* _Activity_: Only one stretch of the data is wanted: the line containing "consiga honrar com", the line containing "investimento, bancos de", and every line between them, copied exactly.

* _Data extracts_:

- - - - - - -

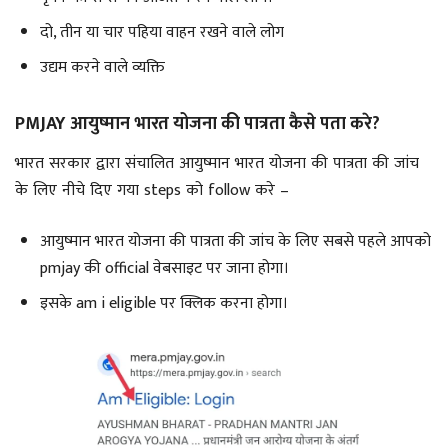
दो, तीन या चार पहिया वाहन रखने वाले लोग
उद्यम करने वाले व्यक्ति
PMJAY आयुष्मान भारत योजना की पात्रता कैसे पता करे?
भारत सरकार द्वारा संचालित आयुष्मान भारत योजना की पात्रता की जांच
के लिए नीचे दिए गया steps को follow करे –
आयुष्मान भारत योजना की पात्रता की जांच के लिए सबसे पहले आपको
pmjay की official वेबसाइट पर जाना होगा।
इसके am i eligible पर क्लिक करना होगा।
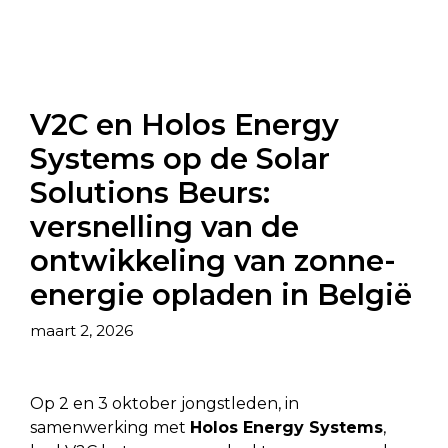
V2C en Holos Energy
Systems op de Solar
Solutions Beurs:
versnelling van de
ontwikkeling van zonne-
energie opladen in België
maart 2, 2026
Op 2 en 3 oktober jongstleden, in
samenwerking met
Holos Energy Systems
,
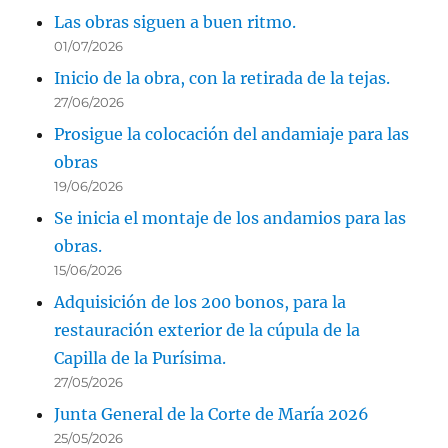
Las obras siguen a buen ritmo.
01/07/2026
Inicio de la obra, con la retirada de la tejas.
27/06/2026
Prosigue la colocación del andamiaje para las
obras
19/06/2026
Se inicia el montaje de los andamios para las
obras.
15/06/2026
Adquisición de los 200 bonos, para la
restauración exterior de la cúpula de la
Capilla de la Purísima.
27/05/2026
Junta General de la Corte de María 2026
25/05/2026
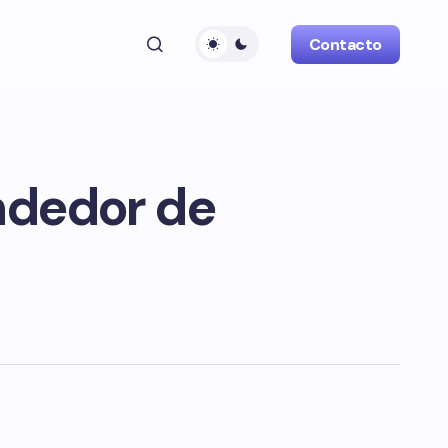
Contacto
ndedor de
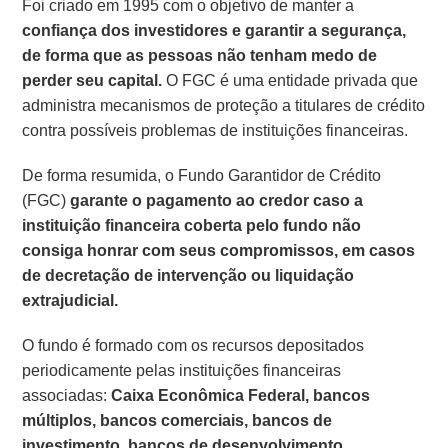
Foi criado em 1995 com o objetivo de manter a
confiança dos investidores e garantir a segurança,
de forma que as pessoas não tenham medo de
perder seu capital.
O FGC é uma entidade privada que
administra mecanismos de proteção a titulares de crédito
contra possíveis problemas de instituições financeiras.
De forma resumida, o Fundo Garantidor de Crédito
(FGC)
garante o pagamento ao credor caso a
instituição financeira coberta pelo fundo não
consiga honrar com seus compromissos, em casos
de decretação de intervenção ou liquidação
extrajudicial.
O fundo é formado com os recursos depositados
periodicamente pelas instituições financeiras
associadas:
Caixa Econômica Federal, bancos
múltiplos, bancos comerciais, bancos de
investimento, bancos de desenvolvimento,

- - - - - - -

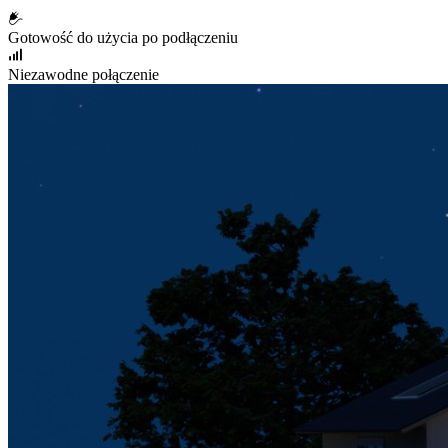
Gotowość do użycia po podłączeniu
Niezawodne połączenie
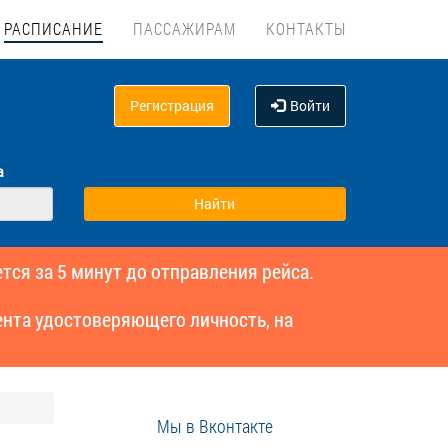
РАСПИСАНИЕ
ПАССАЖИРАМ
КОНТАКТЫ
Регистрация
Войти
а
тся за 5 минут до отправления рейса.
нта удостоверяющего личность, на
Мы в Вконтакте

- - - - - - -

* _Solution_:
consiga honrar com seus compromissos, em casos
de decretação de intervenção ou liquidação
extrajudicial.
O fundo é formado com os recursos depositados
periodicamente pelas instituições financeiras
associadas:
Caixa Econômica Federal, bancos
múltiplos, bancos comerciais, bancos de
investimento, bancos de desenvolvimento,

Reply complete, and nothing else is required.